THEMES & SPEAKERS

KEYNOTE ADDRESS:
Losing the Body: The Later Art of Jacques-Louis David

Friday, March 12, 2010, 1:45-2:45 p.m.
Crescent Club, Vaughn Center, 9th Floor, The University of Tampa

Michael Fried is James R. Herbert Boone Professor of Humanities at The Johns Hopkins University, with a joint appointment in the Humanities Center and the Department of the History of Art. An art historian, art critic, literary critic, and poet, he has a longstanding interest in the theatrical and performative, from the mid-eighteenth century to the early twentieth century. Among his publications are Absorption and Theatricality: Painting and Beholder in the Age of Diderot (California 1980); Realism, Writing, Disfiguration: On Thomas Eakins and Stephen Crane (1987), Courbet's Realism (1990), and Manet's Modernism: or, The Face of Painting in the 1860s (1996)-all published by the University of Chicago; and, on the nineteenth-century German painter-draftsman Adolf Menzel, Menzel's Realism: Art and Embodiment in Nineteenth-Century Berlin (Yale 2002). Professor Fried has, in his words, "long been engaged by questions of modernism, realism, theatricality, objecthood, self-portraiture, embodiedness, and the everyday." This is no less true of his most recent book, Why Photography Matters as Art as Never Before (Yale 2008), which addresses these questions in contemporary photography, including the art of Jeff Wall.

roundtable Discussion:
Facing the Late Victorians: Theatricality and Performativity in Portraiture and Beyond

Thursday, March 11, 2010, 4-5:15 p.m.
Reeves Theater, Vaughn Center, 2nd Floor
The University of Tampa

We are pleased that Mark Samuels Lasner has given permission for a special selection from Facing the Late Victorians to be exhibited at UT's Henry B. Plant Museum during the conference. Professor Stetz will open the roundtable discussion by briefly introducing the exhibition and posing some of the questions about performativity in portraiture raised by this project for discussion with her fellow roundtable participants.

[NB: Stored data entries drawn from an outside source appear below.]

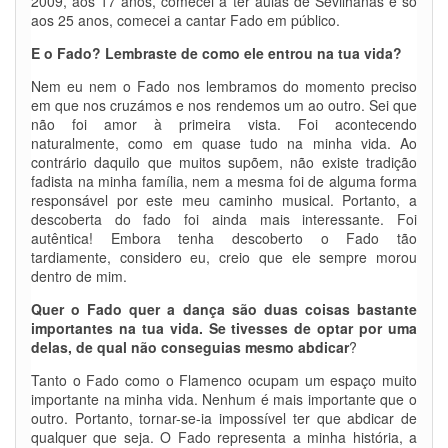
2009, aos 17 anos, comecei a ter aulas de Sevilhanas e só
aos 25 anos, comecei a cantar Fado em público.
E o Fado? Lembraste de como ele entrou na tua vida?
Nem eu nem o Fado nos lembramos do momento preciso
em que nos cruzámos e nos rendemos um ao outro. Sei que
não foi amor à primeira vista. Foi acontecendo
naturalmente, como em quase tudo na minha vida. Ao
contrário daquilo que muitos supõem, não existe tradição
fadista na minha família, nem a mesma foi de alguma forma
responsável por este meu caminho musical. Portanto, a
descoberta do fado foi ainda mais interessante. Foi
autêntica! Embora tenha descoberto o Fado tão
tardiamente, considero eu, creio que ele sempre morou
dentro de mim.
Quer o Fado quer a dança são duas coisas bastante
importantes na tua vida. Se tivesses de optar por uma
delas, de qual não conseguias mesmo abdicar
?
Tanto o Fado como o Flamenco ocupam um espaço muito
importante na minha vida. Nenhum é mais importante que o
outro. Portanto, tornar-se-ia impossível ter que abdicar de
qualquer que seja. O Fado representa a minha história, a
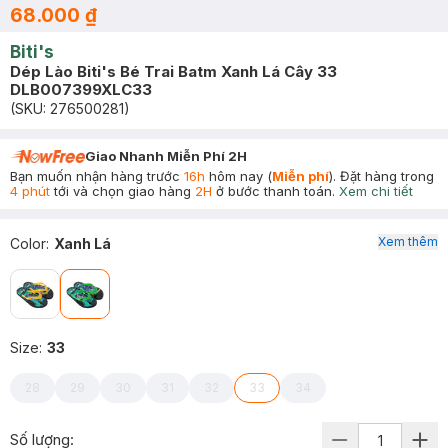
68.000 ₫
Biti's
Dép Lào Biti's Bé Trai Batm Xanh Lá Cây 33
DLB007399XLC33
(SKU:
276500281
)
Giao Nhanh Miễn Phí 2H
Bạn muốn nhận hàng trước
16h
hôm nay (
Miễn phí
). Đặt hàng trong
4 phút
tới và chọn giao hàng
2H
ở bước thanh toán.
Xem chi tiết
Xem thêm
Color
:
Xanh Lá
Size
:
33
28
29
30
31
32
33
34
Số lượng:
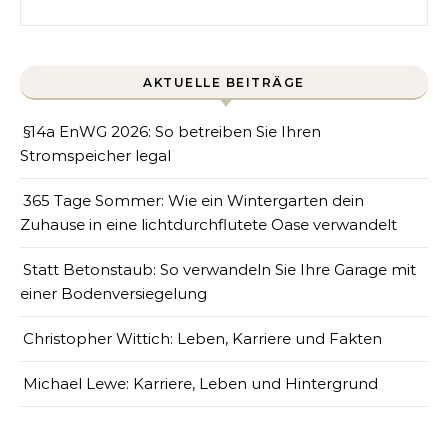
AKTUELLE BEITRÄGE
§14a EnWG 2026: So betreiben Sie Ihren
Stromspeicher legal
365 Tage Sommer: Wie ein Wintergarten dein
Zuhause in eine lichtdurchflutete Oase verwandelt
Statt Betonstaub: So verwandeln Sie Ihre Garage mit
einer Bodenversiegelung
Christopher Wittich: Leben, Karriere und Fakten
Michael Lewe: Karriere, Leben und Hintergrund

Margaret D. Stetz is Mae and Robert Carter Professor of Women's Studies and Professor of Humanities at the University of Delaware. She has published extensively on nineteenth century women's literature and culture, including British Women's Comic Fiction, 1890-1990 (Ashgate, 2001) , and two curatorial projects specifically focused on NCSA 2010 conference themes: Gender and the London Theatre, 1880-1920 (Rivendale Press 2004) and Facing the Late Victorians, Portraits of Writers and Artists from the Mark Samuels Lasner Collection (University of Delaware Press, 2007). Her edited books include a volume of essays (with Bonnie B. C. Oh), Legacies of the Comfort Women of WWII (M. E. Sharpe, 2001) and a volume of essays (with Cheryl A. Wilson) on two Victorian women poets, Michael Field and Their World (Rivendale Press, 2007). Her next book, Oscar Wilde, New Women, the Bodley Head and Beyond, is forthcoming from Rivendale Press. For Rice University Press, she is editing a digital reprint of George Egerton's Fantasias.

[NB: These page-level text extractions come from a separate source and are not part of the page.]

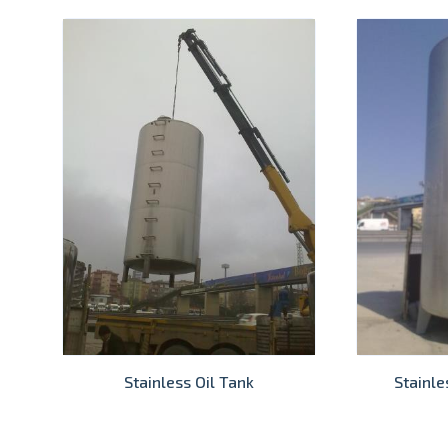
Stainless Oil Tank
Stainle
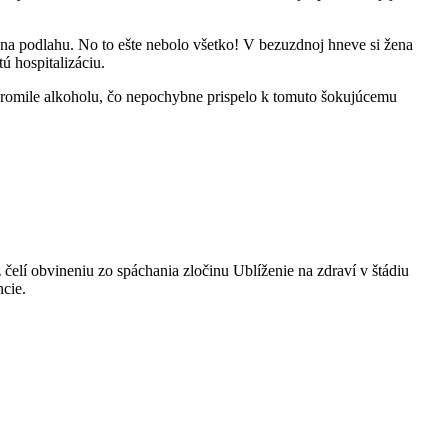
d na podlahu. No to ešte nebolo všetko! V bezuzdnoj hneve si žena
ú hospitalizáciu.
 promile alkoholu, čo nepochybne prispelo k tomuto šokujúcemu
 čelí obvineniu zo spáchania zločinu Ublíženie na zdraví v štádiu
ncie.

Dennis Denisoff is Chair of the Department of English and Associate Professor, Graduate Programme in Communications and Culture, at Ryerson University in Toronto. He is a member of the Centre for the Interdisciplinary Study of Sexuality and Gender in Europe at the University of Exeter, Co-Editor of Nineteenth Century Studies, and Vice President of NCSA. Dr. Denisoff has varied research interests that include gender and sexual politics and nineteenth century visuality and media. Among his publications are Aestheticism and Sexual Parody, 1840-1940 (Cambridge 2001), Sexual Visuality from Literature to Film, 1850-1950 (Palgrave Macmillan 2004), and The Nineteenth-Century Child and Consumer Culture (Ashgate 2008). Edited books include The Broadview Anthology of Victorian Short Stories (2004) and (with Liz Constable and Matt Potolsky) Perennial Decay: On the Aesthetics and Politics of Decadence (U Pennsylvania 1999). His work in progress is Dissipating Nature: The Eco-Pagan Vein of British Decadence.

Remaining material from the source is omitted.